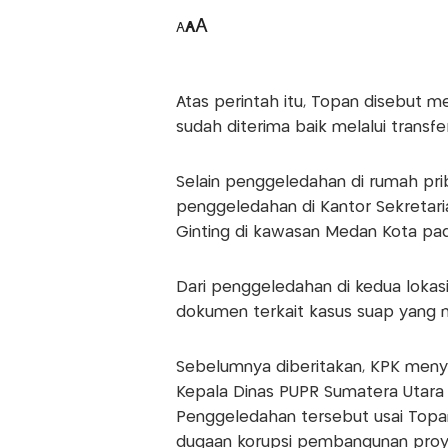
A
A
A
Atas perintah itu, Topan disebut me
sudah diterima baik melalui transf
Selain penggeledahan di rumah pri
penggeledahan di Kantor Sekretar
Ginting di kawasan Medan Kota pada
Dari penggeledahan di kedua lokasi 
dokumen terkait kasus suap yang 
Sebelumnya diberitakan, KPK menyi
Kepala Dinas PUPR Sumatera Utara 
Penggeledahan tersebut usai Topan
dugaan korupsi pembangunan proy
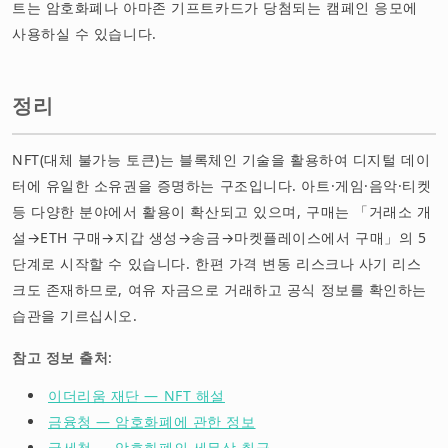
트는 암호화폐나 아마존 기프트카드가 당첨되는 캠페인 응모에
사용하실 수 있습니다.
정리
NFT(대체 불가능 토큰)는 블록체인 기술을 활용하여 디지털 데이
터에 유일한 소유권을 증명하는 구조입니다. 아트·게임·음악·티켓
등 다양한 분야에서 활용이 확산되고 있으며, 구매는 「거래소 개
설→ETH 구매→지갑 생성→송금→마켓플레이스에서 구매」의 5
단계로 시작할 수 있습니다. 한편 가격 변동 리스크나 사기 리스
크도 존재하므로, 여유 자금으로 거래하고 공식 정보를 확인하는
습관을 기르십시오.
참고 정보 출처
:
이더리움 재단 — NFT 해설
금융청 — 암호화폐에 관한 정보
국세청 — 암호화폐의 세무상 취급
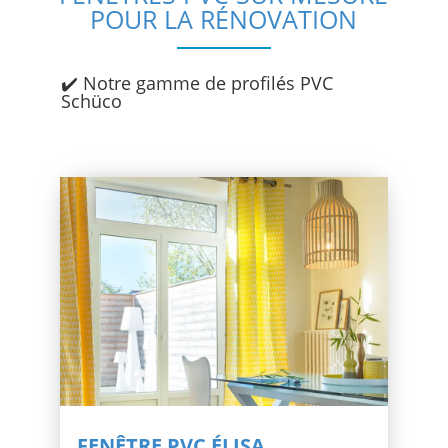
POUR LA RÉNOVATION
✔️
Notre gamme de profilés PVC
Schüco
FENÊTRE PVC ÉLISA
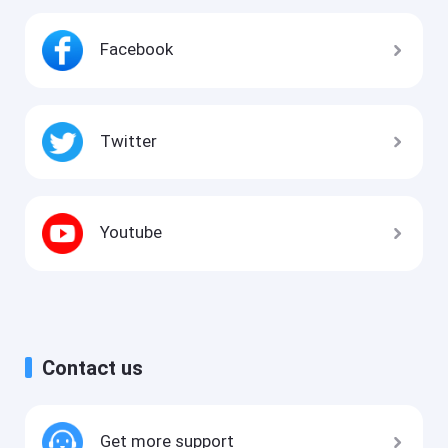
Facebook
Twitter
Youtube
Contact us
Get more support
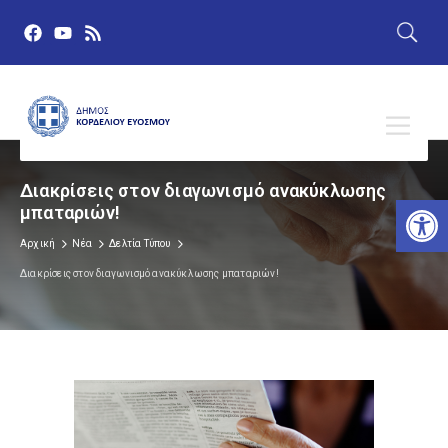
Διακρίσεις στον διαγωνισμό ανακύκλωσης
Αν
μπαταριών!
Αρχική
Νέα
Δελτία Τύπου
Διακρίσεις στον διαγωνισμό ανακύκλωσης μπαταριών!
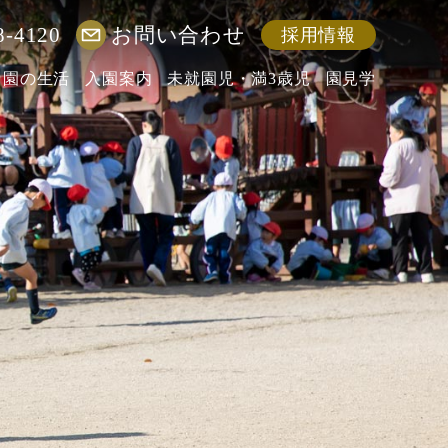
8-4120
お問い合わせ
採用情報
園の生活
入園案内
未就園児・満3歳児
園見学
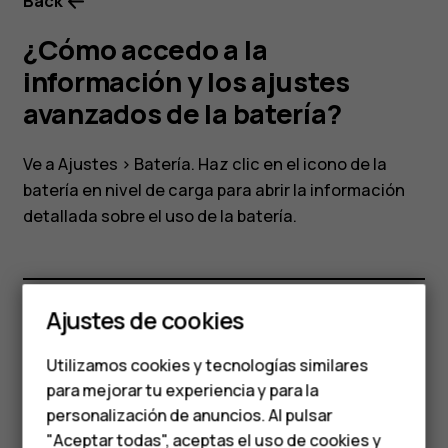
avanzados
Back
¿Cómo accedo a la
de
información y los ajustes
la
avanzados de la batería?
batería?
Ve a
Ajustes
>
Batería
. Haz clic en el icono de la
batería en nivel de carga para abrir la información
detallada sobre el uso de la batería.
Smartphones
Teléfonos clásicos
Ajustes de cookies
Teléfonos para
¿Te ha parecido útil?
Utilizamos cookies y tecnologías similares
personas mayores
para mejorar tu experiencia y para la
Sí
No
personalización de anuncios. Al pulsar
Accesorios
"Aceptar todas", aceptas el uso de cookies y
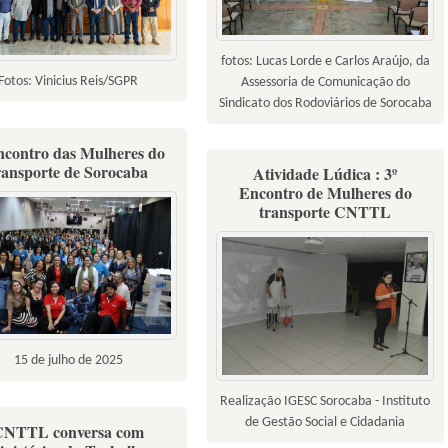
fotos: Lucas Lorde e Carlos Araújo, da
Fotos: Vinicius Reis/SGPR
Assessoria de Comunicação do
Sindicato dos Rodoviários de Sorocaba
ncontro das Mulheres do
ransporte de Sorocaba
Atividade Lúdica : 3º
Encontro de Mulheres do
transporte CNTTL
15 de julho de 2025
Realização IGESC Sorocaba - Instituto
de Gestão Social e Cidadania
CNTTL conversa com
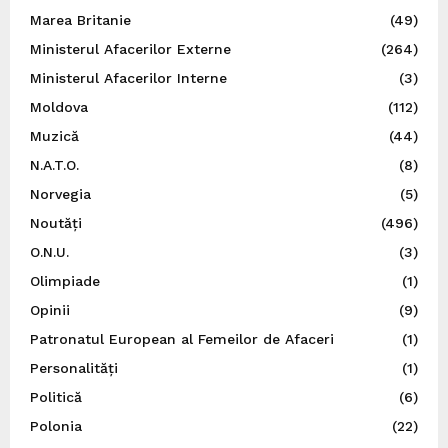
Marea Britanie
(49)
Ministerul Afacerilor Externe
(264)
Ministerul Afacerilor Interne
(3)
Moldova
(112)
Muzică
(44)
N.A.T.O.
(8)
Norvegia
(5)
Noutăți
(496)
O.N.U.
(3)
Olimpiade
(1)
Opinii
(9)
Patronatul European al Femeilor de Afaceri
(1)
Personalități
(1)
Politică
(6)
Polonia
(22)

++++++

--- Assignment ---
When you reach the line that has "Notre gamme de profilés PVC" in the data above, start repeating lines exactly, and stop after the line that has "personas mayores"; pictures stay out.

--- Answer space ---
Notre gamme de profilés PVC
Schüco
FENÊTRE PVC ÉLISA
Facebook
Twitter
Youtube
Contact us
Get more support
Διακρίσεις στον διαγωνισμό ανακύκλωσης
Αν
μπαταριών!
Αρχική
Νέα
Δελτία Τύπου
Διακρίσεις στον διαγωνισμό ανακύκλωσης μπαταριών!
8-4120
お問い合わせ
採用情報
園の生活
入園案内
未就園児・満3歳児
園見学
avanzados
Back
¿Cómo accedo a la
de
información y los ajustes
la
avanzados de la batería?
batería?
Ve a
Ajustes
>
Batería
. Haz clic en el icono de la
batería en nivel de carga para abrir la información
detallada sobre el uso de la batería.
Smartphones
Teléfonos clásicos
Ajustes de cookies
Teléfonos para
¿Te ha parecido útil?
Utilizamos cookies y tecnologías similares
personas mayores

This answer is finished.